Although many cancer drugs are clinically approved, they still suffer from no adequate efficiency or drug resistance, or bad side effects. Therefore, developing safer alternatives of competitive efficiency is needed. This study aimed to investigate, for the first time, the antitumor and apoptotic activities of palladium(II) 2-hydroxyimino-3-(2-hydrazonopyridyl)-butane complex against Ehrlich carcinoma. In vitro, EAC cells were incubated with the complex, and the cells’ viability, caspase 8 activity, and cell cycle changes were evaluated.
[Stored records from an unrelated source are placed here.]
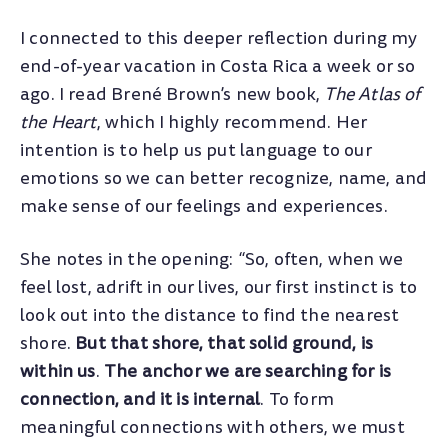
I connected to this deeper reflection during my
end-of-year vacation in Costa Rica a week or so
ago. I read Brené Brown’s new book,
The Atlas of
the Heart
, which I highly recommend. Her
intention is to help us put language to our
emotions so we can better recognize, name, and
make sense of our feelings and experiences.
She notes in the opening: “So, often, when we
feel lost, adrift in our lives, our first instinct is to
look out into the distance to find the nearest
shore.
But that shore, that solid ground, is
within us
.
The anchor we are searching for is
connection, and it is internal
. To form
meaningful connections with others, we must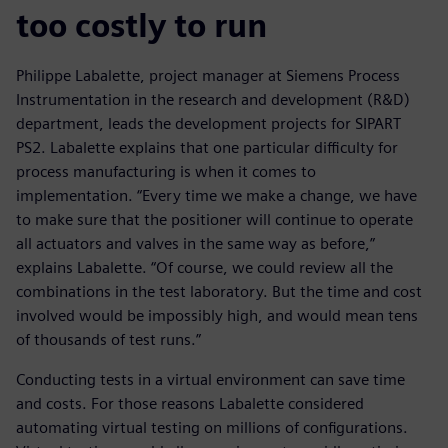
too costly to run
Philippe Labalette, project manager at Siemens Process
Instrumentation in the research and development (R&D)
department, leads the development projects for SIPART
PS2. Labalette explains that one particular difficulty for
process manufacturing is when it comes to
implementation. “Every time we make a change, we have
to make sure that the positioner will continue to operate
all actuators and valves in the same way as before,”
explains Labalette. “Of course, we could review all the
combinations in the test laboratory. But the time and cost
involved would be impossibly high, and would mean tens
of thousands of test runs.”
Conducting tests in a virtual environment can save time
and costs. For those reasons Labalette considered
automating virtual testing on millions of configurations.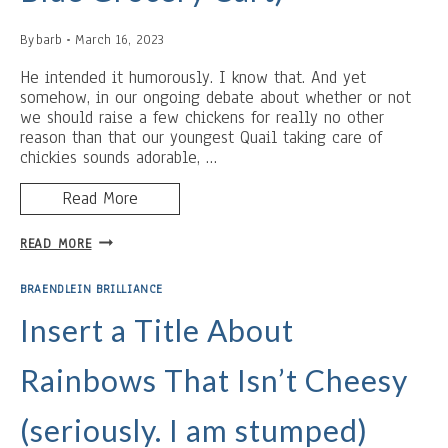
By
barb
March 16, 2023
He intended it humorously. I know that. And yet
somehow, in our ongoing debate about whether or not
we should raise a few chickens for really no other
reason than that our youngest Quail taking care of
chickies sounds adorable, …
Read More
I
READ MORE
AM
THE
BRAENDLEIN BRILLIANCE
CHICKEN
(AKA
Insert a Title About
THE
BLUE
Rainbows That Isn’t Cheesy
GROCERY
CART)
(seriously. I am stumped)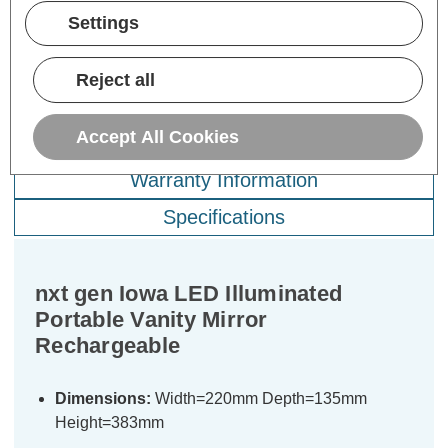
ADD
1
ADD
1
TO BASKET
TO BASKET
Settings
Reject all
Accept All Cookies
Description
Warranty Information
Specifications
nxt gen Iowa LED Illuminated
Portable Vanity Mirror
Rechargeable
Dimensions:
Width=220mm Depth=135mm
Height=383mm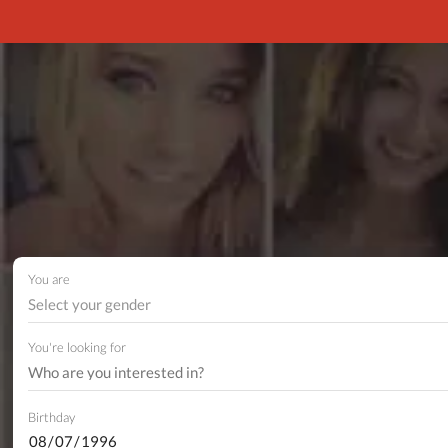
You are
Select your gender
You're looking for
Birthday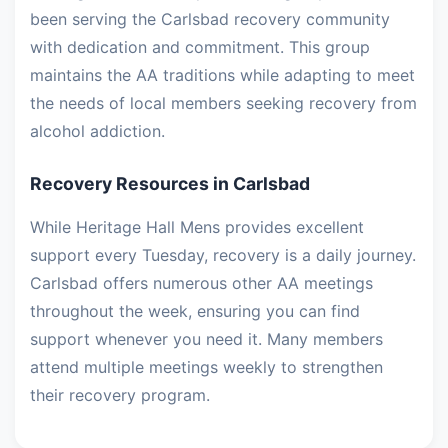
been serving the Carlsbad recovery community
with dedication and commitment. This group
maintains the AA traditions while adapting to meet
the needs of local members seeking recovery from
alcohol addiction.
Recovery Resources in Carlsbad
While Heritage Hall Mens provides excellent
support every Tuesday, recovery is a daily journey.
Carlsbad offers numerous other AA meetings
throughout the week, ensuring you can find
support whenever you need it. Many members
attend multiple meetings weekly to strengthen
their recovery program.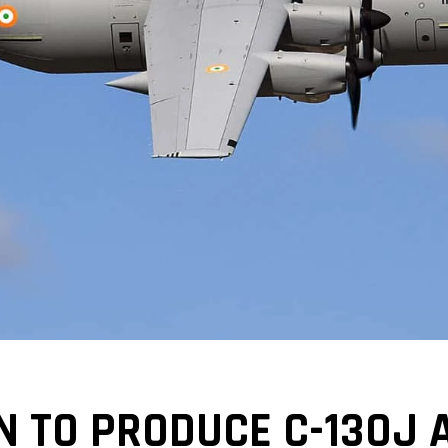
 TO PRODUCE C-130J A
In vivo, eighty adult female Swiss albino mice were distributed randomly in the following groups (n = 10): Normal, EAC, EAC + Cisplatin, and four groups EAC + Complex as well as Normal + Complex. Bodyweight changes were noted. On day 22 mice were sacrificed. Tumors' volume and weight were recorded. Blood picture was routinely investigated. The median survival time (MST) and percent increase in life span (%ILS) were monitored. In vitro, the complex reduced the %viable EAC cells, increased caspase 8 activity, arrested cell cycle at G0/G1, and reduced G2(M) population indicating antiproliferative and antitumor activities via inducing apoptosis. Treatment with the complex in a dose-dependent mode significantly decreased tumor volume and weight, extended the MST and the %ILS, increased mice body weight gain, and improved the blood indexes. Treatment of EAC-bearing mice with the complex highest dose showed more desirable outcomes than treatment with cisplatin. The Normal + Complex group showed no pathological changes indicating safety. In conclusion, our outcomes recommend the Pd(II) complex as a new optimistic candidate for tumor therapy after further studies for validation.